Required work
Your task is to restate the listing word for word without the pictures.
----------------------------------------
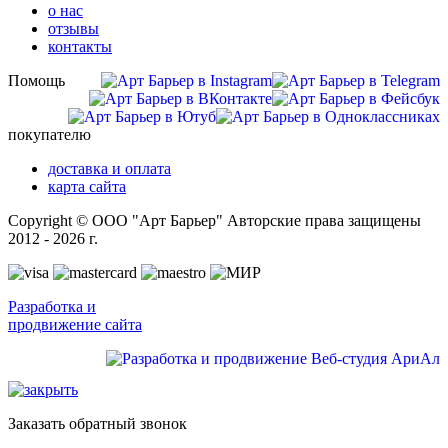
о нас
отзывы
контакты
Помощь
покупателю
доставка и оплата
карта сайта
Copyright © ООО "Арт Барьер" Авторские права защищены
2012 - 2026 г.
Разработка и
продвижение сайта
Заказать обратный звонок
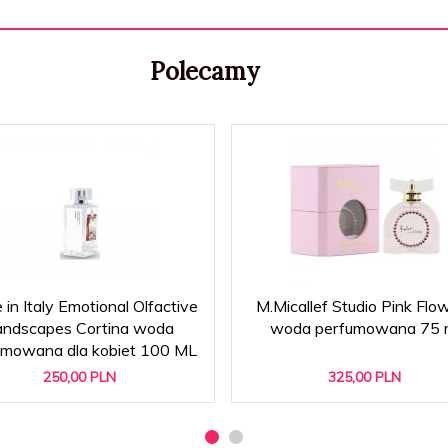
Polecamy
in Italy Emotional Olfactive
M.Micallef Studio Pink Flo
andscapes Cortina woda
woda perfumowana 75 
umowana dla kobiet 100 ML
250,
00
PLN
325,
00
PLN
----------------------------------------
Answer
о нас
отзывы
контакты
Помощь
покупателю
доставка и оплата
карта сайта
Copyright © ООО "Арт Барьер" Авторские права защищены
2012 - 2026 г.
Разработка и
продвижение сайта
Заказать обратный звонок
Polecamy
in Italy Emotional Olfactive
M.Micallef Studio Pink Flo
andscapes Cortina woda
woda perfumowana 75 
umowana dla kobiet 100 ML
250,
00
PLN
325,
00
PLN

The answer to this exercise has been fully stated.